§ **AIM OF THE EXERCISE**
Quote the listing in full, exactly as given, minus any pictures.

§ **GIVEN ENTRIES**
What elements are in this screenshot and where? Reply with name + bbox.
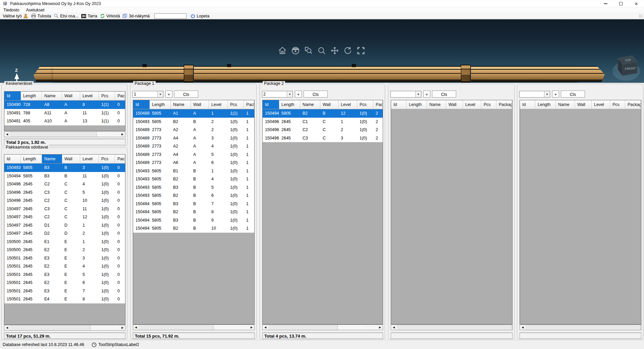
table-row[interactable]: 15050142645E3E71(0)0 — [4, 287, 125, 295]
scroll-left-arrow[interactable]: ◀ — [263, 325, 268, 330]
column-header-level[interactable]: Level — [463, 100, 481, 109]
column-header-length[interactable]: Length — [407, 100, 427, 109]
table-row[interactable]: 15049405805B3B71(0)1 — [133, 200, 254, 208]
package3-cls-button[interactable]: Cls — [432, 91, 456, 98]
zoom-icon[interactable] — [317, 46, 326, 55]
column-header-package[interactable]: Package — [244, 100, 254, 109]
menu-tiedosto[interactable]: Tiedosto — [0, 7, 22, 13]
scroll-thumb[interactable] — [396, 325, 512, 330]
keskeneraiset-hscrollbar[interactable]: ◀ ▶ — [4, 131, 125, 137]
valitse-tyo-button[interactable]: Valitse työ — [3, 13, 28, 18]
chevron-down-icon[interactable]: ▼ — [544, 91, 550, 97]
table-row[interactable]: 15049692645C2C101(0)0 — [4, 196, 125, 205]
table-row[interactable]: 15050092645E2E21(0)0 — [4, 246, 125, 254]
column-header-wall[interactable]: Wall — [575, 100, 592, 109]
table-row[interactable]: 15049395805B2B61(0)1 — [133, 191, 254, 200]
table-row[interactable]: 15049782645D1D11(0)0 — [4, 221, 125, 230]
column-header-id[interactable]: Id — [391, 100, 407, 109]
column-header-name[interactable]: Name — [42, 155, 62, 164]
column-header-length[interactable]: Length — [279, 100, 300, 109]
table-row[interactable]: 15049612645C2C21(0)2 — [263, 126, 383, 134]
column-header-pcs[interactable]: Pcs — [99, 155, 115, 164]
table-row[interactable]: 15050082645E1E11(0)0 — [4, 238, 125, 246]
column-header-level[interactable]: Level — [592, 100, 610, 109]
package2-combobox[interactable]: ▼ — [262, 91, 293, 98]
table-row[interactable]: 15049702645C3C111(0)0 — [4, 205, 125, 213]
package2-combo-value[interactable] — [262, 91, 287, 97]
table-row[interactable]: 1504911788A11A111(1)0 — [4, 109, 125, 117]
scroll-thumb[interactable] — [10, 132, 97, 137]
minimize-button[interactable] — [598, 0, 613, 7]
scroll-track[interactable] — [91, 325, 120, 330]
pan-icon[interactable] — [330, 46, 339, 55]
table-row[interactable]: 1504916405A10A131(1)0 — [4, 117, 125, 125]
column-header-name[interactable]: Name — [171, 100, 191, 109]
table-row[interactable]: 15049415805B2B81(0)1 — [133, 208, 254, 216]
scroll-right-arrow[interactable]: ▶ — [377, 325, 383, 330]
package3-combo-value[interactable] — [391, 91, 415, 97]
column-header-wall[interactable]: Wall — [320, 100, 338, 109]
scroll-left-arrow[interactable]: ◀ — [133, 325, 139, 330]
table-row[interactable]: 15049642645C3C51(0)0 — [4, 188, 125, 197]
package2-hscrollbar[interactable]: ◀ ▶ — [262, 325, 383, 330]
column-header-wall[interactable]: Wall — [62, 155, 80, 164]
beam-connector[interactable] — [461, 65, 471, 82]
column-header-package[interactable]: Package — [373, 100, 383, 109]
scroll-right-arrow[interactable]: ▶ — [249, 325, 254, 330]
close-button[interactable]: ✕ — [629, 0, 644, 7]
toolbar-textbox[interactable] — [154, 13, 186, 19]
column-header-length[interactable]: Length — [21, 92, 42, 101]
column-header-wall[interactable]: Wall — [62, 92, 80, 101]
table-row[interactable]: 15049365805B3B31(0)0 — [4, 164, 125, 172]
column-header-pcs[interactable]: Pcs — [481, 100, 496, 109]
beam-segment[interactable] — [579, 66, 605, 82]
column-header-id[interactable]: Id — [4, 155, 21, 164]
table-row[interactable]: 15049345805B1B11(0)1 — [133, 167, 254, 175]
table-row[interactable]: 15050152645E4E81(0)0 — [4, 295, 125, 303]
package3-add-button[interactable]: + — [423, 91, 430, 98]
package4-combo-value[interactable] — [520, 91, 544, 97]
scroll-left-arrow[interactable]: ◀ — [4, 325, 10, 330]
table-row[interactable]: 15050112645E2E41(0)0 — [4, 262, 125, 271]
column-header-pcs[interactable]: Pcs — [357, 100, 373, 109]
view-cube[interactable]: W E S TOP FRONT — [611, 52, 642, 83]
scroll-track[interactable] — [97, 132, 120, 137]
column-header-package[interactable]: Package — [115, 155, 125, 164]
column-header-id[interactable]: Id — [4, 92, 21, 101]
column-header-package[interactable]: Package — [496, 100, 512, 109]
fit-view-icon[interactable] — [356, 46, 366, 55]
table-row[interactable]: 15048905805A1A11(1)1 — [133, 109, 254, 118]
table-row[interactable]: 1504903728A8A81(1)0 — [4, 101, 125, 109]
column-header-wall[interactable]: Wall — [191, 100, 209, 109]
column-header-id[interactable]: Id — [133, 100, 150, 109]
table-row[interactable]: 15048972773A4A51(0)1 — [133, 151, 254, 159]
package3-combobox[interactable]: ▼ — [390, 91, 421, 98]
column-header-package[interactable]: Package — [115, 92, 125, 101]
column-header-pcs[interactable]: Pcs — [610, 100, 625, 109]
table-row[interactable]: 15049435805B2B101(0)1 — [133, 224, 254, 233]
column-header-length[interactable]: Length — [150, 100, 171, 109]
tarra-button[interactable]: Tarra — [81, 14, 97, 18]
etsi-osa-button[interactable]: Etsi osa... — [54, 13, 78, 18]
column-header-level[interactable]: Level — [80, 155, 99, 164]
package1-add-button[interactable]: + — [165, 91, 172, 98]
package1-cls-button[interactable]: Cls — [174, 91, 198, 98]
chevron-down-icon[interactable]: ▼ — [157, 91, 163, 97]
tulosta-button[interactable]: Tulosta — [31, 13, 51, 18]
rotate-icon[interactable] — [343, 46, 353, 55]
package3-hscrollbar[interactable]: ◀ — [391, 325, 513, 330]
scroll-thumb[interactable] — [268, 325, 338, 330]
table-row[interactable]: 15050102645E3E31(0)0 — [4, 254, 125, 263]
scroll-track[interactable] — [214, 325, 249, 330]
table-row[interactable]: 15049375805B2B41(0)1 — [133, 175, 254, 183]
beam-segment[interactable] — [53, 66, 184, 82]
scroll-thumb[interactable] — [10, 325, 91, 330]
package1-hscrollbar[interactable]: ◀ ▶ — [133, 325, 255, 330]
toolstrip-grip[interactable] — [639, 14, 642, 18]
table-row[interactable]: 15048952773A2A41(0)1 — [133, 142, 254, 151]
lopeta-button[interactable]: Lopeta — [191, 14, 209, 18]
scroll-left-arrow[interactable]: ◀ — [391, 325, 396, 330]
package2-add-button[interactable]: + — [295, 91, 302, 98]
scroll-right-arrow[interactable]: ▶ — [120, 132, 125, 137]
beam-segment[interactable] — [194, 66, 461, 82]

§ **OUTPUT FOR THIS TASK**
What elements are in this screenshot and where? Reply with name + bbox.
table-row[interactable]: 15050142645E3E71(0)0 — [4, 287, 125, 295]
scroll-left-arrow[interactable]: ◀ — [263, 325, 268, 330]
column-header-level[interactable]: Level — [463, 100, 481, 109]
column-header-length[interactable]: Length — [407, 100, 427, 109]
table-row[interactable]: 15049405805B3B71(0)1 — [133, 200, 254, 208]
package3-cls-button[interactable]: Cls — [432, 91, 456, 98]
zoom-icon[interactable] — [317, 46, 326, 55]
column-header-package[interactable]: Package — [244, 100, 254, 109]
menu-tiedosto[interactable]: Tiedosto — [0, 7, 22, 13]
scroll-thumb[interactable] — [396, 325, 512, 330]
keskeneraiset-hscrollbar[interactable]: ◀ ▶ — [4, 131, 125, 137]
valitse-tyo-button[interactable]: Valitse työ — [3, 13, 28, 18]
chevron-down-icon[interactable]: ▼ — [544, 91, 550, 97]
table-row[interactable]: 15049692645C2C101(0)0 — [4, 196, 125, 205]
table-row[interactable]: 15050092645E2E21(0)0 — [4, 246, 125, 254]
column-header-wall[interactable]: Wall — [575, 100, 592, 109]
table-row[interactable]: 15049395805B2B61(0)1 — [133, 191, 254, 200]
table-row[interactable]: 15049782645D1D11(0)0 — [4, 221, 125, 230]
column-header-id[interactable]: Id — [391, 100, 407, 109]
column-header-name[interactable]: Name — [42, 155, 62, 164]
column-header-length[interactable]: Length — [279, 100, 300, 109]
table-row[interactable]: 15049612645C2C21(0)2 — [263, 126, 383, 134]
column-header-pcs[interactable]: Pcs — [99, 155, 115, 164]
table-row[interactable]: 15050082645E1E11(0)0 — [4, 238, 125, 246]
column-header-level[interactable]: Level — [592, 100, 610, 109]
package2-combobox[interactable]: ▼ — [262, 91, 293, 98]
table-row[interactable]: 15049702645C3C111(0)0 — [4, 205, 125, 213]
package2-combo-value[interactable] — [262, 91, 287, 97]
table-row[interactable]: 1504911788A11A111(1)0 — [4, 109, 125, 117]
scroll-thumb[interactable] — [10, 132, 97, 137]
minimize-button[interactable] — [598, 0, 613, 7]
scroll-track[interactable] — [91, 325, 120, 330]
pan-icon[interactable] — [330, 46, 339, 55]
table-row[interactable]: 1504916405A10A131(1)0 — [4, 117, 125, 125]
column-header-name[interactable]: Name — [171, 100, 191, 109]
table-row[interactable]: 15049415805B2B81(0)1 — [133, 208, 254, 216]
scroll-right-arrow[interactable]: ▶ — [377, 325, 383, 330]
package3-combo-value[interactable] — [391, 91, 415, 97]
column-header-wall[interactable]: Wall — [320, 100, 338, 109]
scroll-left-arrow[interactable]: ◀ — [133, 325, 139, 330]
table-row[interactable]: 15049642645C3C51(0)0 — [4, 188, 125, 197]
package2-hscrollbar[interactable]: ◀ ▶ — [262, 325, 383, 330]
column-header-wall[interactable]: Wall — [62, 155, 80, 164]
beam-connector[interactable] — [461, 65, 471, 82]
column-header-package[interactable]: Package — [373, 100, 383, 109]
scroll-right-arrow[interactable]: ▶ — [249, 325, 254, 330]
close-button[interactable]: ✕ — [629, 0, 644, 7]
toolbar-textbox[interactable] — [154, 13, 186, 19]
column-header-length[interactable]: Length — [21, 92, 42, 101]
column-header-wall[interactable]: Wall — [62, 92, 80, 101]
table-row[interactable]: 15049365805B3B31(0)0 — [4, 164, 125, 172]
column-header-pcs[interactable]: Pcs — [481, 100, 496, 109]
beam-segment[interactable] — [579, 66, 605, 82]
column-header-id[interactable]: Id — [4, 155, 21, 164]
table-row[interactable]: 15049345805B1B11(0)1 — [133, 167, 254, 175]
table-row[interactable]: 15050152645E4E81(0)0 — [4, 295, 125, 303]
package3-add-button[interactable]: + — [423, 91, 430, 98]
package4-combo-value[interactable] — [520, 91, 544, 97]
scroll-left-arrow[interactable]: ◀ — [4, 325, 10, 330]
table-row[interactable]: 15050112645E2E41(0)0 — [4, 262, 125, 271]
column-header-pcs[interactable]: Pcs — [357, 100, 373, 109]
view-cube[interactable]: W E S TOP FRONT — [611, 52, 642, 83]
scroll-track[interactable] — [97, 132, 120, 137]
column-header-package[interactable]: Package — [115, 155, 125, 164]
column-header-id[interactable]: Id — [4, 92, 21, 101]
column-header-package[interactable]: Package — [496, 100, 512, 109]
fit-view-icon[interactable] — [356, 46, 366, 55]
table-row[interactable]: 15048905805A1A11(1)1 — [133, 109, 254, 118]
table-row[interactable]: 1504903728A8A81(1)0 — [4, 101, 125, 109]
column-header-wall[interactable]: Wall — [191, 100, 209, 109]
column-header-id[interactable]: Id — [133, 100, 150, 109]
table-row[interactable]: 15048972773A4A51(0)1 — [133, 151, 254, 159]
package3-combobox[interactable]: ▼ — [390, 91, 421, 98]
column-header-package[interactable]: Package — [115, 92, 125, 101]
column-header-pcs[interactable]: Pcs — [610, 100, 625, 109]
table-row[interactable]: 15049435805B2B101(0)1 — [133, 224, 254, 233]
column-header-length[interactable]: Length — [150, 100, 171, 109]
tarra-button[interactable]: Tarra — [81, 14, 97, 18]
etsi-osa-button[interactable]: Etsi osa... — [54, 13, 78, 18]
column-header-level[interactable]: Level — [80, 155, 99, 164]
package1-add-button[interactable]: + — [165, 91, 172, 98]
package1-cls-button[interactable]: Cls — [174, 91, 198, 98]
chevron-down-icon[interactable]: ▼ — [157, 91, 163, 97]
tulosta-button[interactable]: Tulosta — [31, 13, 51, 18]
rotate-icon[interactable] — [343, 46, 353, 55]
package3-hscrollbar[interactable]: ◀ — [391, 325, 513, 330]
scroll-thumb[interactable] — [268, 325, 338, 330]
table-row[interactable]: 15050102645E3E31(0)0 — [4, 254, 125, 263]
scroll-track[interactable] — [214, 325, 249, 330]
table-row[interactable]: 15049375805B2B41(0)1 — [133, 175, 254, 183]
beam-segment[interactable] — [53, 66, 184, 82]
scroll-thumb[interactable] — [10, 325, 91, 330]
package1-hscrollbar[interactable]: ◀ ▶ — [133, 325, 255, 330]
toolstrip-grip[interactable] — [639, 14, 642, 18]
table-row[interactable]: 15048952773A2A41(0)1 — [133, 142, 254, 151]
lopeta-button[interactable]: Lopeta — [191, 14, 209, 18]
scroll-left-arrow[interactable]: ◀ — [391, 325, 396, 330]
package2-add-button[interactable]: + — [295, 91, 302, 98]
scroll-right-arrow[interactable]: ▶ — [120, 132, 125, 137]
beam-segment[interactable] — [194, 66, 461, 82]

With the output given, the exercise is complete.